• _What is needed_: Using the entries below, give the count of lines that hold "campingplads". Say nothing besides the number.

• _Provided entries_:
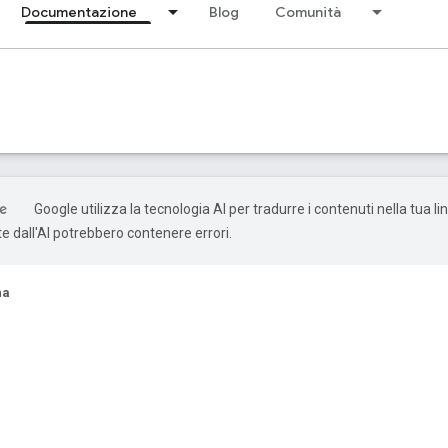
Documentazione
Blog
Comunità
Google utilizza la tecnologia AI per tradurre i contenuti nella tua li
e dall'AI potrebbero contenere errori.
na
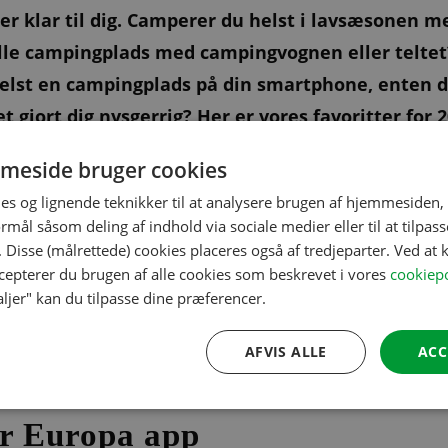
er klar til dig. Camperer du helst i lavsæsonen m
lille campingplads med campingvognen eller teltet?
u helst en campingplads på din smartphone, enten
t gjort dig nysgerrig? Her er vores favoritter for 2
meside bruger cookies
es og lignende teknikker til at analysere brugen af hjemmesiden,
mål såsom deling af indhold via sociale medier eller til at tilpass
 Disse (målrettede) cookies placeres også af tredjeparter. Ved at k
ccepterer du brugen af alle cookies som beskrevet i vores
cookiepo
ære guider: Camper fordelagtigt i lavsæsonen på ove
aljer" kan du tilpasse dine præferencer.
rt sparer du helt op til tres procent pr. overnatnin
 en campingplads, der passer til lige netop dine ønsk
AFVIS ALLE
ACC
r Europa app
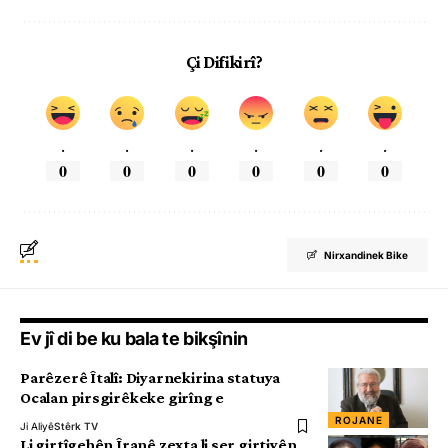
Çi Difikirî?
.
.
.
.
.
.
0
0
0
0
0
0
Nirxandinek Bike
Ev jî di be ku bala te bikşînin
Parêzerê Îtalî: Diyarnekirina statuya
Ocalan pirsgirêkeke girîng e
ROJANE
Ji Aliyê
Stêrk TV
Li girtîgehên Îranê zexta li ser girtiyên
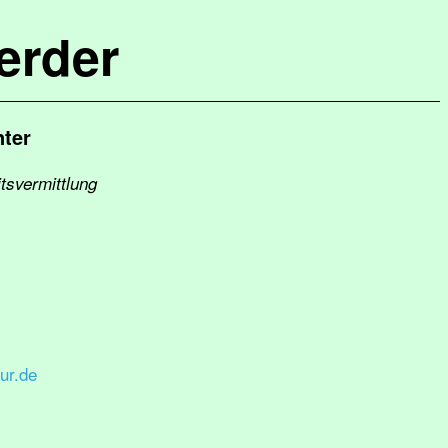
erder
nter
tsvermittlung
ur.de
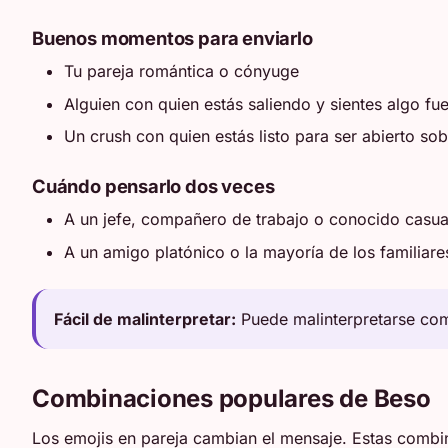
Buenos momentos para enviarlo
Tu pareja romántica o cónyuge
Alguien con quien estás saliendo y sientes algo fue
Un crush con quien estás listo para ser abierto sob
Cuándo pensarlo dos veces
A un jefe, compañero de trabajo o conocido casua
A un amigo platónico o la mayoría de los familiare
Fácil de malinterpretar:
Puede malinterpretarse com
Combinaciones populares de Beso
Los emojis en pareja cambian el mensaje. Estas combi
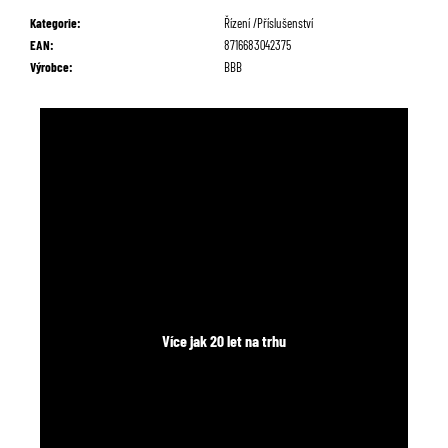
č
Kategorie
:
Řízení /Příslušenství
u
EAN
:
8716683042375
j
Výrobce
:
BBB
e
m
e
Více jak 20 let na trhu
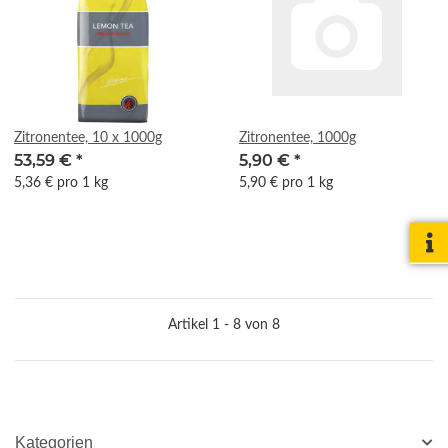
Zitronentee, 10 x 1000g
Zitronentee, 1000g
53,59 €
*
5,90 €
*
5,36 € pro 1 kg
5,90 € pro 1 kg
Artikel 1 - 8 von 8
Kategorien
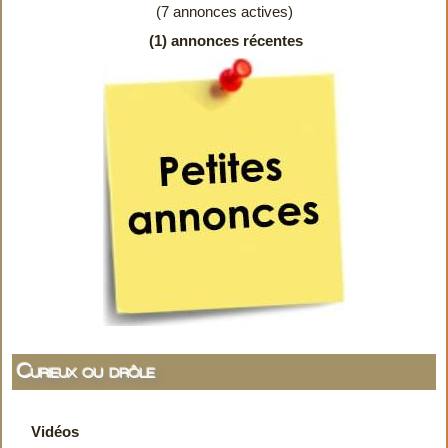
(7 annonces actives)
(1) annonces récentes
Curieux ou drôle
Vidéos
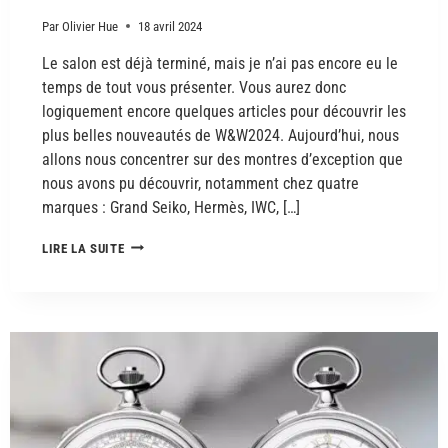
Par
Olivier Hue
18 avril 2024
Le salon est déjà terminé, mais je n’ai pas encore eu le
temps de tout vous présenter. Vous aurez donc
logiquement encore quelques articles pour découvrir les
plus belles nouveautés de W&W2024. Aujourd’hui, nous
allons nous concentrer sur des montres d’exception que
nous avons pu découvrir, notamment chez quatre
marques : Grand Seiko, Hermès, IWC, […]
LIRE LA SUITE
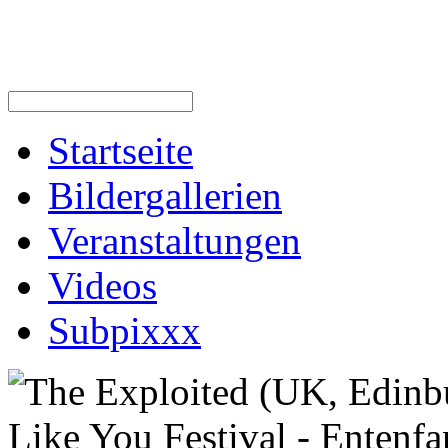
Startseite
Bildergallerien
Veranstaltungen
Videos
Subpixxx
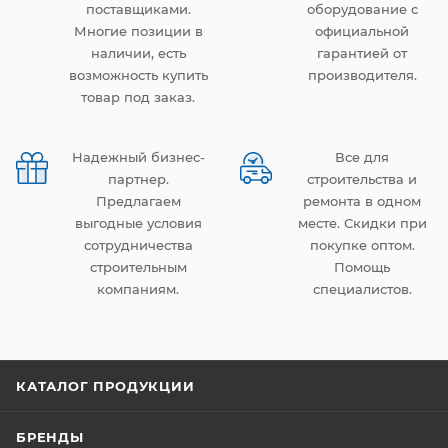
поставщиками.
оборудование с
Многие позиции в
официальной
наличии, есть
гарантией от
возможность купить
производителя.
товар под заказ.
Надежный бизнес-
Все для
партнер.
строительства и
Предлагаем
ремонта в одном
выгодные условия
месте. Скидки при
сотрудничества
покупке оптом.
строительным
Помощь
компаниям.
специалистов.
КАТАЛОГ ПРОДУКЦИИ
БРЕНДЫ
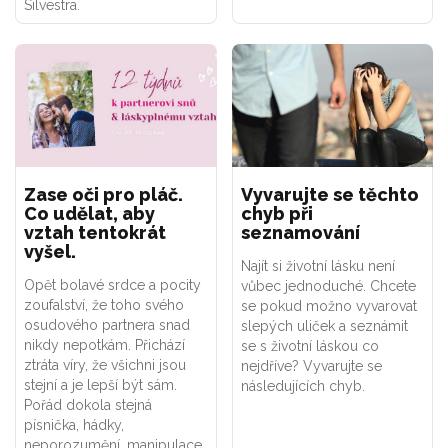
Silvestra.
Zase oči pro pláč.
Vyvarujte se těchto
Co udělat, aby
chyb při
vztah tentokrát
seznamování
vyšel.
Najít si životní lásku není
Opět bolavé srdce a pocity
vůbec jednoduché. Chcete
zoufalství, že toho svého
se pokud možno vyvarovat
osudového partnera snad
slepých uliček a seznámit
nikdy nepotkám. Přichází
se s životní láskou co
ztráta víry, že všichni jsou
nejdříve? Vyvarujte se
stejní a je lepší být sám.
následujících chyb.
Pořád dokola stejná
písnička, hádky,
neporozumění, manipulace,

• _Task solution_: 3